Thursday, January 03, 2008

2007 in Review: Great Ideas that Weren't

In honor of the new year, I went digging through my archives over the last year and found some of my favorite rough ideas and drawings that never made it to print. Sometimes this can be frustrating, but sacrificing your favorite ideas in service of clarity is part of the business. Being a professional means solving the problem, no matter the circumstances. I really enjoy collaborating with art directors and despite my occasional belly-aching, my work is better for it.

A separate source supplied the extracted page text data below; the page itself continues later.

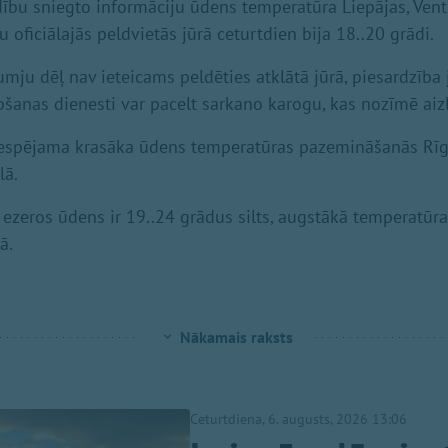
ību sniegto informāciju ūdens temperatūra Liepājas, Vents
 oficiālajās peldvietās jūrā ceturtdien bija 18..20 grādi.
umju dēļ nav ieteicams peldēties atklātā jūrā, piesardzība 
ābšanas dienesti var pacelt sarkano karogu, kas nozīmē ai
iespējama krasāka ūdens temperatūras pazemināšanās Rīg
lā.
 ezeros ūdens ir 19..24 grādus silts, augstākā temperatūra
ā.
Nākamais raksts
Ceturtdiena, 6. augusts, 2026 13:06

John Smith and Pocahontas - The New Yorker
This was in honor of the 400th anniversary of Jamestown. These are a few of the other compositions from my initial sketch phase. The final art as it ran below.






The Fall of America & The Fall of Rome - Esquire
An article comparing current American culture to the pre-fall Roman Empire? Ben Hur reference coming right up. We ended up going with my second idea involving a centurion in a tank (below). But, the article was killed and it never ran.





Excessive Luxury Condos - Wired
On the west side of Manhattan, a new high-rise condo was built with a clearly superfluous car elevator... called in suite parking. This was my first take, with apologies to Bruce McCall.




The Gen-X Obsession with Quirkiness - The Atlantic Monthly
My generation loves all that is quirky, not outright goofy, but quirky. Embodied in the NPR radio show "This American Life." These are two sketches that didn't run. (The final drawing that ran was an Ira Glass portrait.) But I loved that image of the old guy in the lawn chair staring at the tombstone. I was able to reuse most of it for a Christianity Today book review about the new phenomenon of dying slowly in America.